Les femmes représentent 48 % de la population active française. Il serait alors logique de retrouver peu ou prou ce taux de présence féminine dans toutes les professions. « Or, seules 17 % sont réellement mixtes avec autant de femmes que d’hommes et se concentrent sur trois corps de métier : les cadres administratifs, la santé et le droit », constate Françoise Vouillot, maîtresse de conférence en psychologie de l’orientation et présidente de la commission “Lutte contre les stéréotypes sexistes et la répartition des rôles sociaux” au Haut conseil à l’égalité entre les femmes et les hommes. Certaines professions se composent même quasi exclusivement d’effectifs féminins, comme les services à la personne, le secrétariat ou les services à domicile. À l’inverse, d’autres semblent hermétiques à la féminisation comme le bâtiment, la mécanique ou l’informatique (voir infographie). Ainsi, les femmes occupent essentiellement des emplois dans le tertiaire. « C’est le résultat d’une arrivée massive de ces dernières dans le monde du travail au moment de la tertiarisation de notre économie. Notamment quand les aides à la personne se sont externalisées, alors qu’elles appartenaient jusque-là à la sphère domestique », analyse Karine Briard, économiste et chargée d’étude à la Direction de l’animation de la recherche, des études et des statistiques.

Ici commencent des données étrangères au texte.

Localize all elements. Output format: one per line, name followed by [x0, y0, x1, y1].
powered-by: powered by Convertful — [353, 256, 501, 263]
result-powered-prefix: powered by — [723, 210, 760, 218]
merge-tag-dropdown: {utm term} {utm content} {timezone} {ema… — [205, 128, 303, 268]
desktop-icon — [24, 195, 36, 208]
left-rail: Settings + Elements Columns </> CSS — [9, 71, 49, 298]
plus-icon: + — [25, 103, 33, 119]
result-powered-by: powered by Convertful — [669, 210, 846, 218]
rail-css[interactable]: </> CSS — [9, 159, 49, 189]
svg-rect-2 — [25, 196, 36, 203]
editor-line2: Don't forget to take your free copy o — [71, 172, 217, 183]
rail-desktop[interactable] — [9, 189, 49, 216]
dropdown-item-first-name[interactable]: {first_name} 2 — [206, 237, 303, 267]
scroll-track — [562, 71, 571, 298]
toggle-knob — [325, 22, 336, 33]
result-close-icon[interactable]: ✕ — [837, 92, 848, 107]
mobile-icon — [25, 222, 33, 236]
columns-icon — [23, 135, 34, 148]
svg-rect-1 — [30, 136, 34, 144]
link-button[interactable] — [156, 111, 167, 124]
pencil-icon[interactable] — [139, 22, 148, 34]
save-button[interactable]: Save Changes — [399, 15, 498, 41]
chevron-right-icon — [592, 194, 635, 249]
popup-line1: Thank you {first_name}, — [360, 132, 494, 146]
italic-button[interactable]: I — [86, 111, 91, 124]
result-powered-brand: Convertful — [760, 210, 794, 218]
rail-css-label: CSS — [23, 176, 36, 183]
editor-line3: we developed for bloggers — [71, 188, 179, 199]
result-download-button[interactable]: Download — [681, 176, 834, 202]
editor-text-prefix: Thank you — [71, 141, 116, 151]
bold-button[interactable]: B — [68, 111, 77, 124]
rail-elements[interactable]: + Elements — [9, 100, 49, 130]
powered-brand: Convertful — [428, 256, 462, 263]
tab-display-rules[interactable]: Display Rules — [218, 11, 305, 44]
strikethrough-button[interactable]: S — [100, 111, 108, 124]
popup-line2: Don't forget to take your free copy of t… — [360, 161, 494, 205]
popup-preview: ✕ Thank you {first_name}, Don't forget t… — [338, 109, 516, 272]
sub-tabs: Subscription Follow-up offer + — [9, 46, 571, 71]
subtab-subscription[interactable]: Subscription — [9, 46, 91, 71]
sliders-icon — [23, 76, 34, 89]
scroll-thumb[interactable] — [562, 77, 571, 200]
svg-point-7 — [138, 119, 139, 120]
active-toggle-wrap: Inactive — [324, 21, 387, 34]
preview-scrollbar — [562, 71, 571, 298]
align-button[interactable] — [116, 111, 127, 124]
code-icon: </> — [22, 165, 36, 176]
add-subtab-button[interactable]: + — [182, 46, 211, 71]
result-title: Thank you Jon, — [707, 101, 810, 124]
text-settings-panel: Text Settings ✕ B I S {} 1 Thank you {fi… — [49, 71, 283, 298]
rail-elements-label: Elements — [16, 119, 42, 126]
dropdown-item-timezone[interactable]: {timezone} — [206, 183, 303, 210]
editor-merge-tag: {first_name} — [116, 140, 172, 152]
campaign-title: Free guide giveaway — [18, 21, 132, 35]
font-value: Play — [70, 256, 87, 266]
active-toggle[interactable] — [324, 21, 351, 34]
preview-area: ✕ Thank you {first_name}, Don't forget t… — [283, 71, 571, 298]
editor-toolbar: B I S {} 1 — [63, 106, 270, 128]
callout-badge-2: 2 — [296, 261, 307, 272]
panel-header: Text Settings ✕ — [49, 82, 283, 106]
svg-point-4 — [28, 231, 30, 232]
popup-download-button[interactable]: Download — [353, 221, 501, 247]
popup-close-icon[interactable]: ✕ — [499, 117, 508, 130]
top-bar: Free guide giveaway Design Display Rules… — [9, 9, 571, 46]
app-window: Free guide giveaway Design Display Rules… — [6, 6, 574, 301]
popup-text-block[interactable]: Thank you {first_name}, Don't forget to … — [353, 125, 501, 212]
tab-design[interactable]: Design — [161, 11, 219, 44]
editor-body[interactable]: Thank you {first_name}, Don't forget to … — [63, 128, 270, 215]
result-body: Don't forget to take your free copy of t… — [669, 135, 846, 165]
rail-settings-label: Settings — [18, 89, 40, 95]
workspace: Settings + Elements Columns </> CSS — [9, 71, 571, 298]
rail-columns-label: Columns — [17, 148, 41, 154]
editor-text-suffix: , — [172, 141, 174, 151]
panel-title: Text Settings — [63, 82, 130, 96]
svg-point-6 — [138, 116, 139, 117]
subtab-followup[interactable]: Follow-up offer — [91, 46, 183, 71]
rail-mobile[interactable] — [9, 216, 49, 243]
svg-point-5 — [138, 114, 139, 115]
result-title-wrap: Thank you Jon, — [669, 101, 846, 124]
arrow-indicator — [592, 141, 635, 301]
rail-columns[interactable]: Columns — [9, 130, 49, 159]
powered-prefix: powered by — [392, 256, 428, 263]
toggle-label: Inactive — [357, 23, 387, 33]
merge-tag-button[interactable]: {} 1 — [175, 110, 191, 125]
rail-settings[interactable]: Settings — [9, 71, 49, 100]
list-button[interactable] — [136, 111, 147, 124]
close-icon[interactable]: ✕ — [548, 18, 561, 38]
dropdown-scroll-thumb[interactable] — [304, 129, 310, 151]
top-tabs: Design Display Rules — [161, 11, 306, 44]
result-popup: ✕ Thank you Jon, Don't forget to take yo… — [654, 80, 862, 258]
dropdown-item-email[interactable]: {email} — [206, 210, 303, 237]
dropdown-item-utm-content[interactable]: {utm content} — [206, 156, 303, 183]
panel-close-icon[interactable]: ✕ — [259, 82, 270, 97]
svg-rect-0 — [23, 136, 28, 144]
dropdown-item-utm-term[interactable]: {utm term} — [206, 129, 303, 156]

« On peut clairement parler de ségrégation professionnelle, dans le sens strict où les hommes et les femmes ne se répartissent pas de manière homogène », précise la statisticienne. Deux raisons à ce phénomène : la réticence des employeurs à recruter des femmes dans des métiers à dominance masculine, « en s’abritant derrière la réaction de leurs clients qui hésiteront à faire confiance à une femme dans une profession manuelle par exemple », explique Françoise Vouillot; mais surtout, par autocensure, « ou plutôt par autosélection », indique-t-elle.
« J’y pense mais je n’en suis pas capable ! » C’est ainsi que la plupart des filles, au moment de leur orientation, s’empêchent de suivre des filières socialement identifiées comme masculines. « Beaucoup ont pourtant de meilleurs résultats que les garçons dans les filières scientifiques, mais elles s’en détournent pour intégrer des parcours littéraires », observe la professeure en psychologie. La faute à des normes sociales ancrées depuis des décennies qui, selon elle, induisent un apprentissage différent pour les filles et les garçons : « On ne les éduque pas de la même manière, on ne les confronte pas aux mêmes expériences. Ce qui les oriente vers des intérêts et des compétences distinctes dès le plus jeune âge. »
C’est donc une représentation sociale qu’il convient de briser pour garantir la mixité professionnelle. Le recrutement exclusivement à la compétence et une éducation indépendante des normes genrées sont, pour Françoise Vouillot, les leviers qui permettront d’inverser le phénomène. D’ailleurs, celui-ci tend à diminuer : « L’indice de ségrégation* baisse depuis les années 1990 car les jeunes femmes investissent davantage le marché du travail que leurs aînées et parce que leur niveau de qualification augmente. Les plus hauts diplômes conduisant en effet à des métiers plus mixtes », conclut Karine Briard.